Start of Material provided

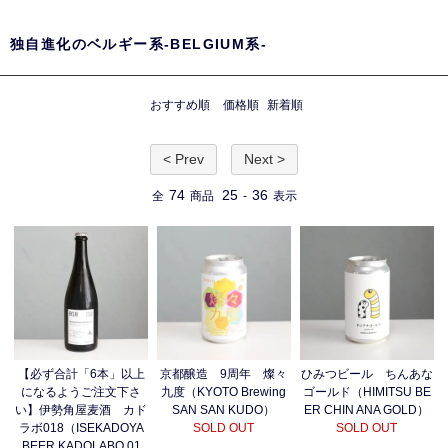
独自進化のベルギー系-BELGIUM系-
おすすめ順
価格順
新着順
< Prev
Next >
74
25
36
全
商品
-
表示
【必ず合計「6本」以上
京都醸造 9周年 燦々
ひみつビール ちんあな
になるようご注文下さ
九度（KYOTO Brewing
ゴールド（HIMITSU BE
い】伊勢角屋麦酒 カド
SAN SAN KUDO）
ER CHIN ANA GOLD）
ラボ018（ISEKADOYA
SOLD OUT
SOLD OUT
BEER KADOLABO 01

End of Material provided

• Prompt: Retype every entry verbatim and exclude the pictures from the copy.

• Solved exercise:
独自進化のベルギー系-BELGIUM系-
おすすめ順
価格順
新着順
< Prev
Next >
74
25
36
全
商品
-
表示
【必ず合計「6本」以上
京都醸造 9周年 燦々
ひみつビール ちんあな
になるようご注文下さ
九度（KYOTO Brewing
ゴールド（HIMITSU BE
い】伊勢角屋麦酒 カド
SAN SAN KUDO）
ER CHIN ANA GOLD）
ラボ018（ISEKADOYA
SOLD OUT
SOLD OUT
BEER KADOLABO 01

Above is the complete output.